[Supplied entries]

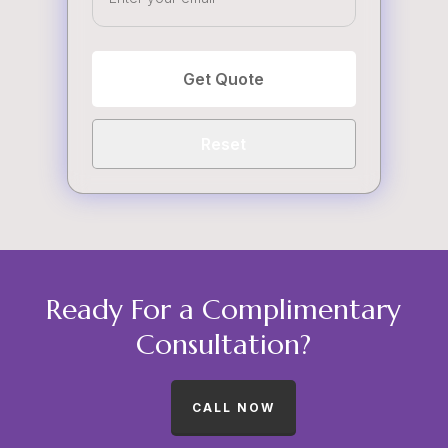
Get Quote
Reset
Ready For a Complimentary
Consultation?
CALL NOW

---

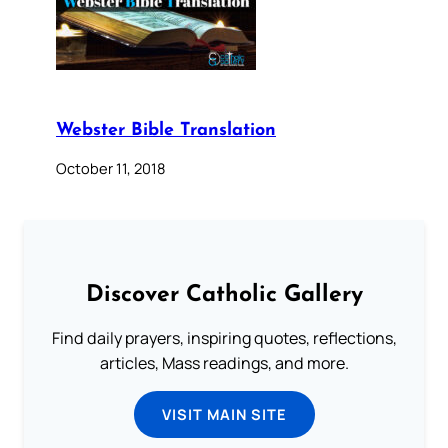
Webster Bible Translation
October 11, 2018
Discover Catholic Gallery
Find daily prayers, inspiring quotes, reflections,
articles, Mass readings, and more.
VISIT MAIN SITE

[Prompt] All lines in the listing above between the line with "October 11, 2018" and the line with "VISIT MAIN SITE", inclusive, should be set down exactly, and no line outside that range.

[Written solution]
October 11, 2018
Discover Catholic Gallery
Find daily prayers, inspiring quotes, reflections,
articles, Mass readings, and more.
VISIT MAIN SITE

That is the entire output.